Tuesday, April 21, 2015

The Ontario Library Research Cloud

One of the most interesting sessions at the recent CNI was on the Ontario Library Research Cloud (OLRC). It is a collaboration between universities in Ontario to provide a low-cost, distributed, mutually owned private storage cloud with adequate compute capacity for uses such as text-mining. Below the fold, my commentary on their presentations.

For quite some time I've been greeted by skepticism as I've argued that, once you  get to a reasonable scale, commercial cloud storage is significantly more expensive than doing it yourself. It was very nice to hear a talk that agreed with me.

Admittedly, Ontario is a nearly ideal environment for a collaborative private storage cloud. It has nearly 40% of Canadians, almost all concentrated together close to the US border, and a quarter of the top Canadian Universities. And the Universities have a long history of collaborating. Among them are ORION, a shared high-bandwidth network connecting the campuses, and the striking success of Scholar's Portal, which ingests the e-journals to which Ontario subscribes and provides local access to them. They currently have about 38M articles, about 610K e-books.

Scholar's Portal are branching out to act as a data repository. Their partners estimated that their storage needs would grow rapidly to over a petabyte. OLRC's goals for a shared storage infrastructure were four-fold:
They estimated the cost for using commercial cloud services, even though they would not meet the other three goals, and were confident that using off-the-shelf hardware and open source software they could build a system that would provide significant savings.

They received a grant from the provincial government to cover the cost of the initial hardware, but the grant conditions meant they had only three months to purchase it.

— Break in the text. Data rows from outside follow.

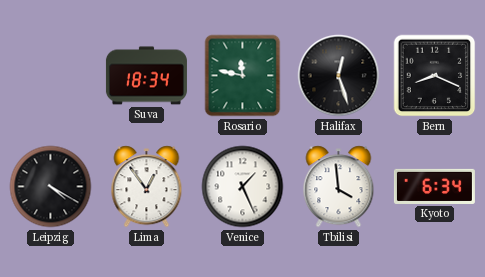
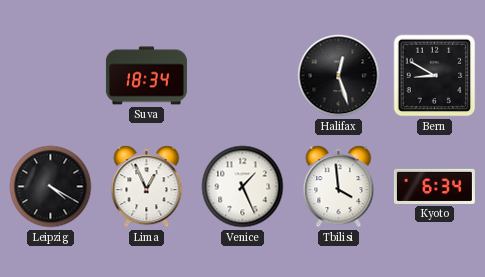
Rosario: 11:47 -> none
Bern: 8:19 -> 8:50
Lima: 12:54 -> 12:56
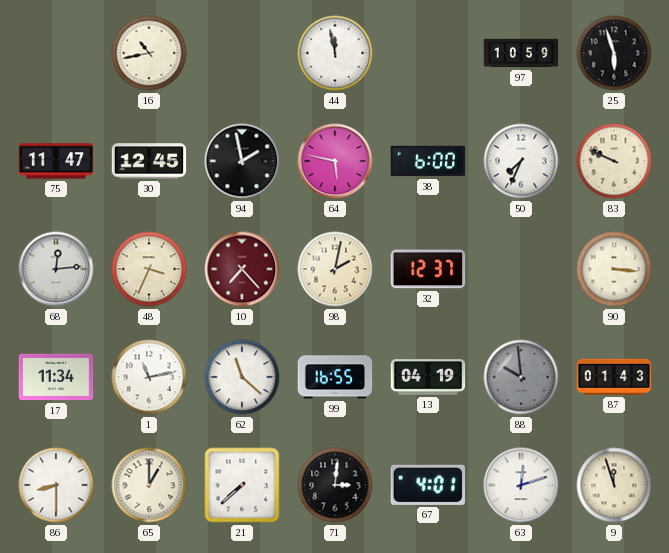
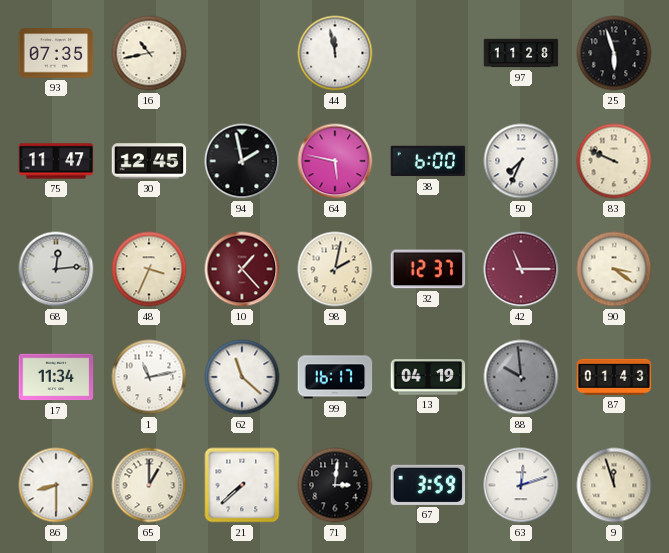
93: none -> 07:35
97: 10:59 -> 11:28
10: 7:23 -> 1:23
42: none -> 11:15
90: 3:16 -> 3:21
99: 16:55 -> 16:17
67: 4:01 -> 3:59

This turned out to be a major constraint on the procurement. Dell supplied 4.8PB of raw disk in 77 MD1200 shelves, and 19 PowerEdge R720xd heads for a total usable storage capacity of 1.2PB. Two nodes were in Toronto, one each in Ottawa, Kingston, Guelph. They were connected by 10G Ethernet VLAN links.

The software is the Swift OpenStack open source object storage infrastructure. This is hardware agnostic, so future hardware procurement won't be so constrained.

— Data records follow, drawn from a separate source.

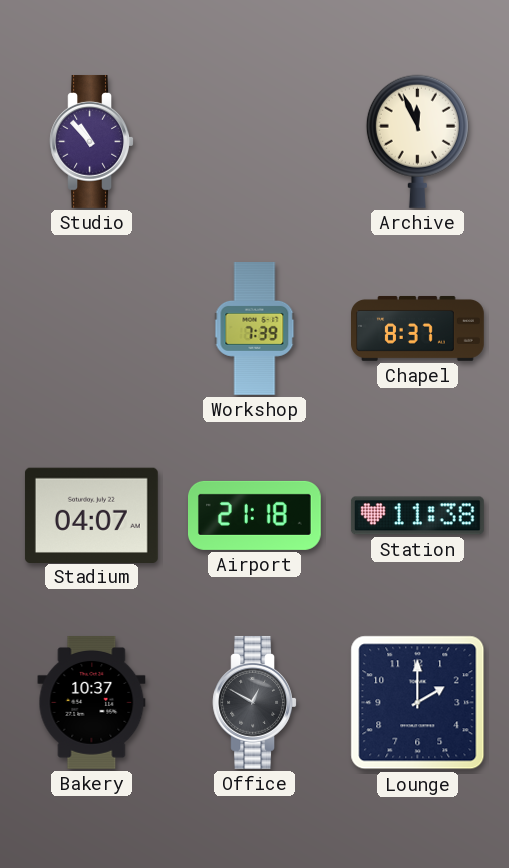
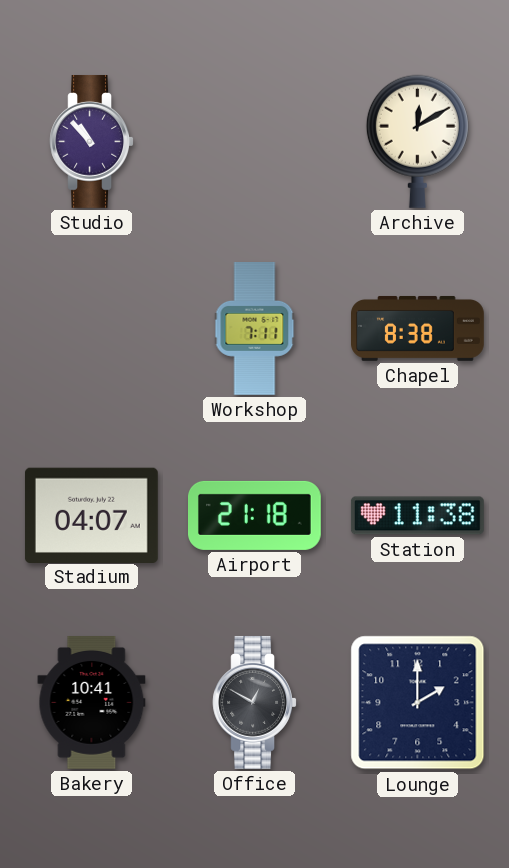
Archive: 11:56 -> 12:10
Workshop: 7:39 -> 7:11
Chapel: 8:37 -> 8:38
Bakery: 10:37 -> 10:41
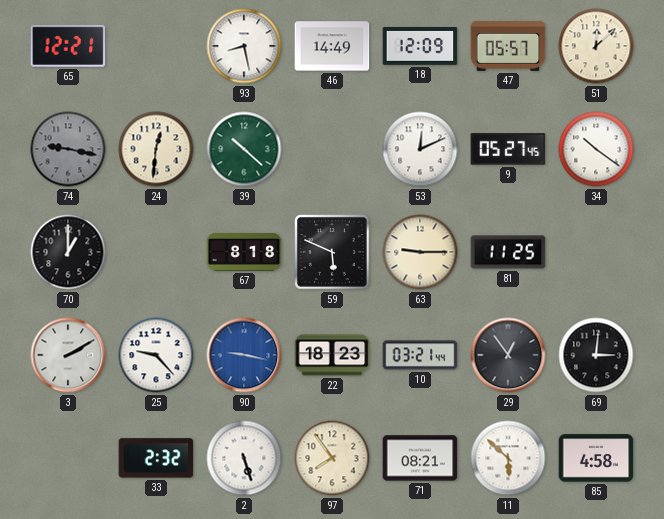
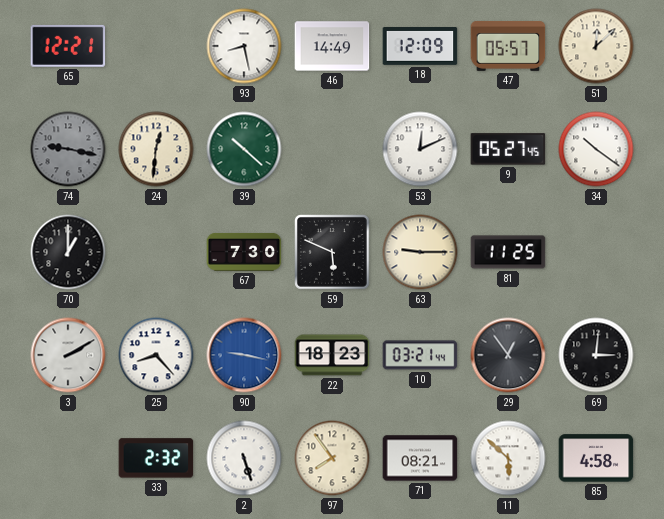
67: 8:18 -> 7:30
25: 9:23 -> 8:23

The partners initially set up a test network with three nodes and ran tests to see what the impact of Bad Things happening would be on the network. The bottom line is that 1G Ethernet is the absolute minimum you need - recovering from the loss of a 48TB shelf over a 1G link took 8 days.

As I've pointing out for some time, archives are going through a major change in access pattern. Scholars used to access a few individual items from an archive, but increasingly they want to mine from the entire corpus. OLRC realized that they needed to provide this capability, so they added another 5 R720xd servers as a compute cluster.

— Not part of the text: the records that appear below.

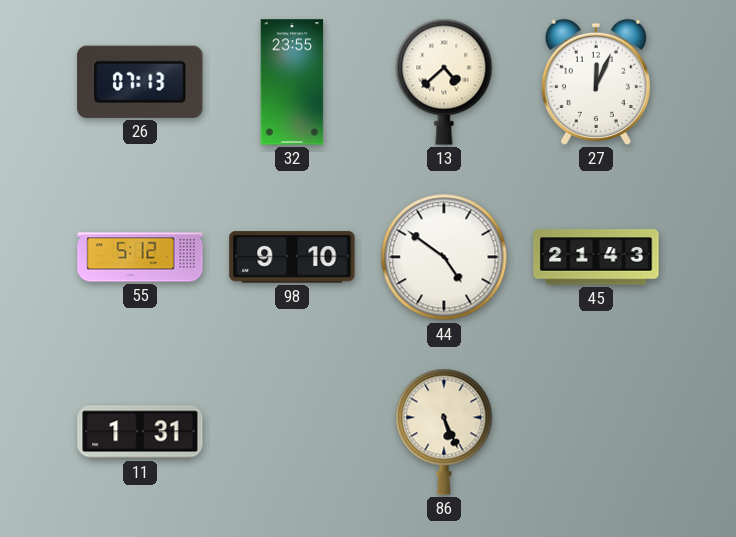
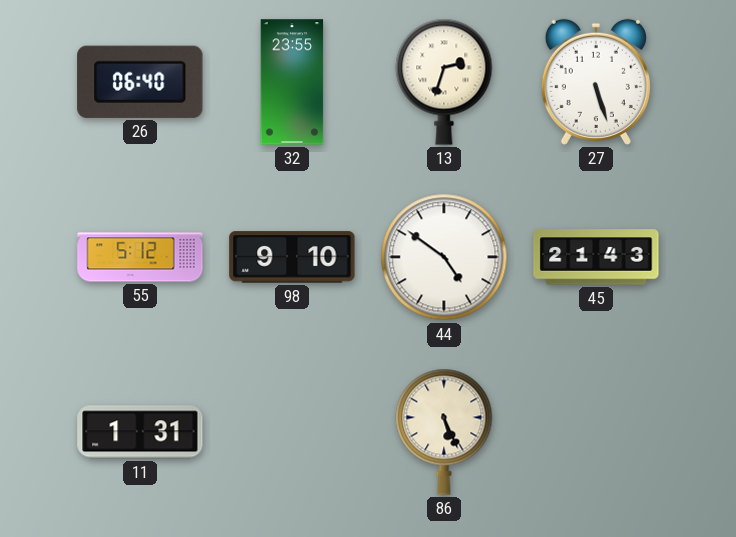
26: 07:13 -> 06:40
13: 4:38 -> 2:33
27: 12:04 -> 5:27
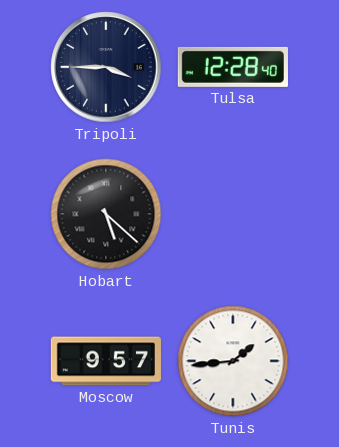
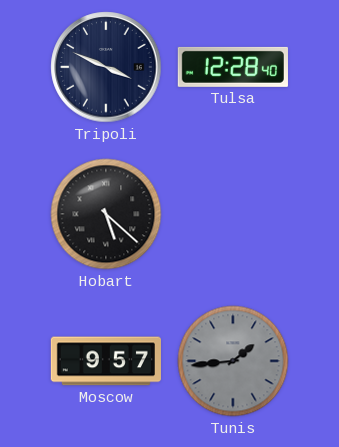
Tripoli: 3:45 -> 3:49
Tunis dial: white -> grey
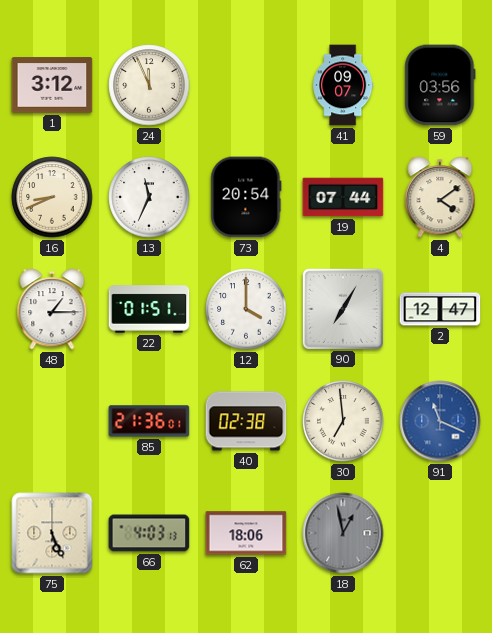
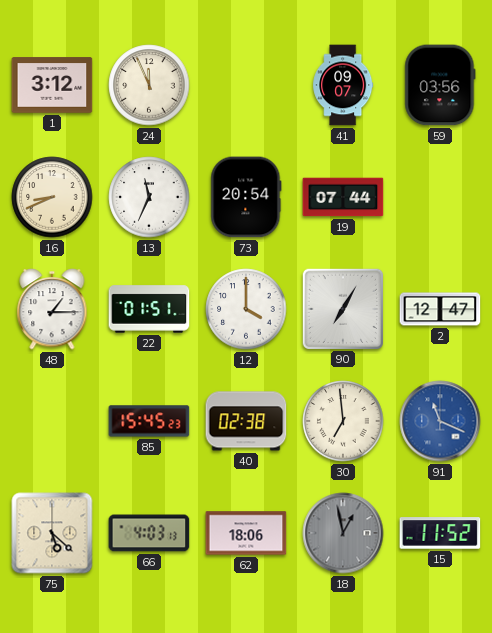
4: 4:09 -> none
85: 21:36 -> 15:45
75: 5:26 -> 5:22
15: none -> 11:52
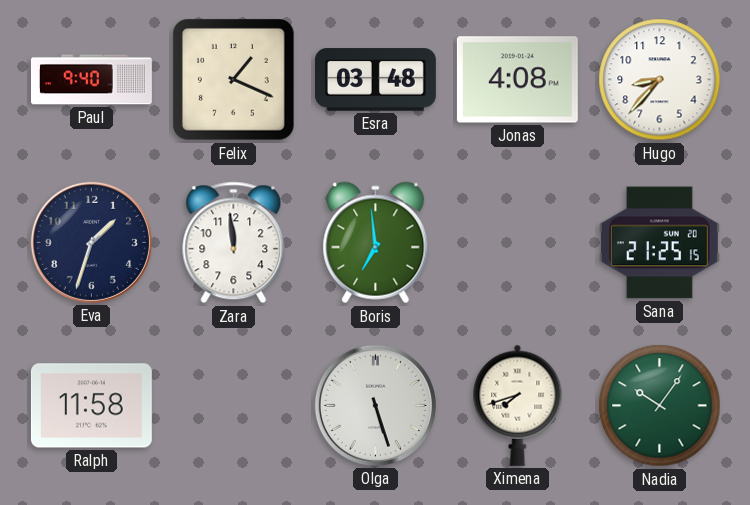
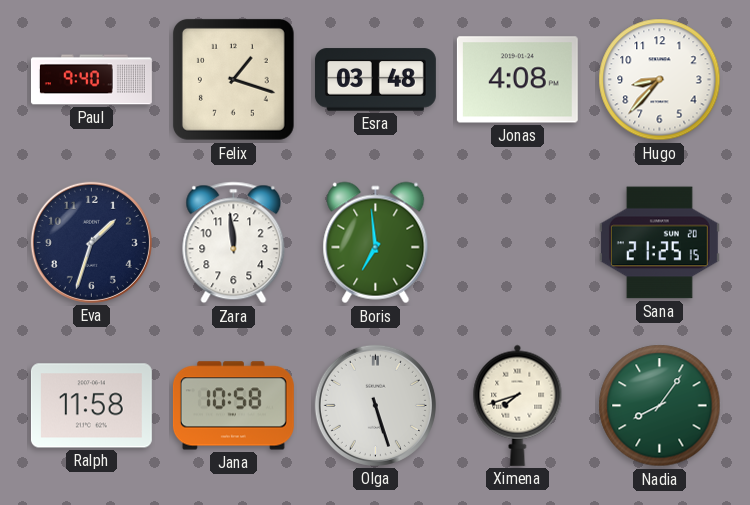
Felix: 1:19 -> 1:18
Jana: none -> 10:58
Nadia: 10:06 -> 8:06
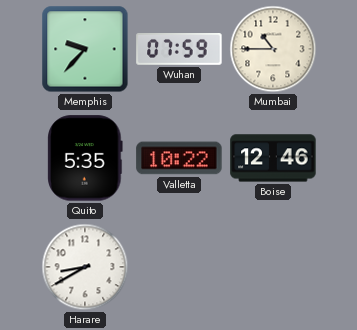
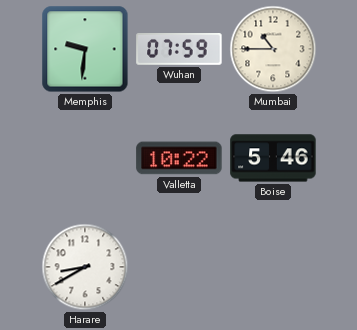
Memphis: 9:37 -> 9:31
Quito: 5:35 -> none
Boise: 12:46 -> 5:46
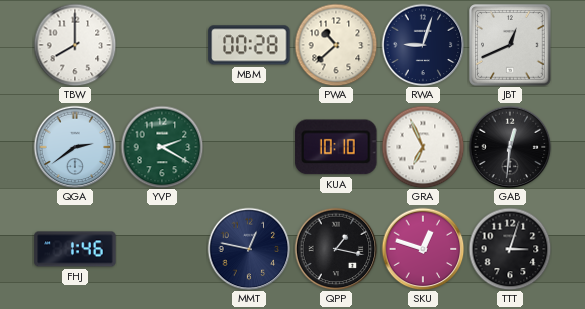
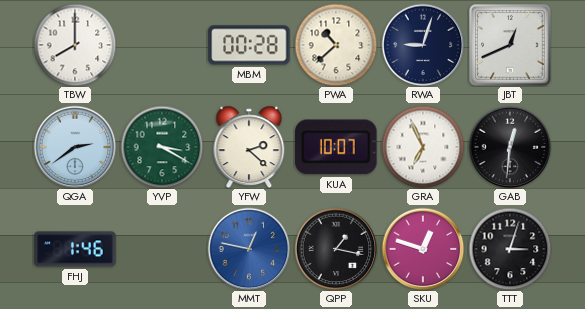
YVP: 2:20 -> 3:20
YFW: none -> 2:22
KUA: 10:10 -> 10:07
MMT dial: navy -> blue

Now that the system is up and running, they have actual costs to work with. OLRC's next step is to figure out pricing, which they are confident will be significantly less than commercial clouds. I will be very interested to follow their progress - this is exactly how Universities should collaborate to build affordable infrastructure.

1 comment:

  1. For what its worth, after working pretty deeply in the OpenStack Swift system for about a year, I'm bit less sanguine in its use as an agnostic backend for archival stores (I worked on the Seagate/Evault LTS2 Project which initially used it as a backend).

    It has a lot of funny quirks and hacked together design that make it dangerous in a way. It has almost too much passive safety where without a lot of monitoring it will keep chugging along accepting data even when half the disks of the system have failed.

    That said, its open source and a (relatively) straightforward architecture at a high level.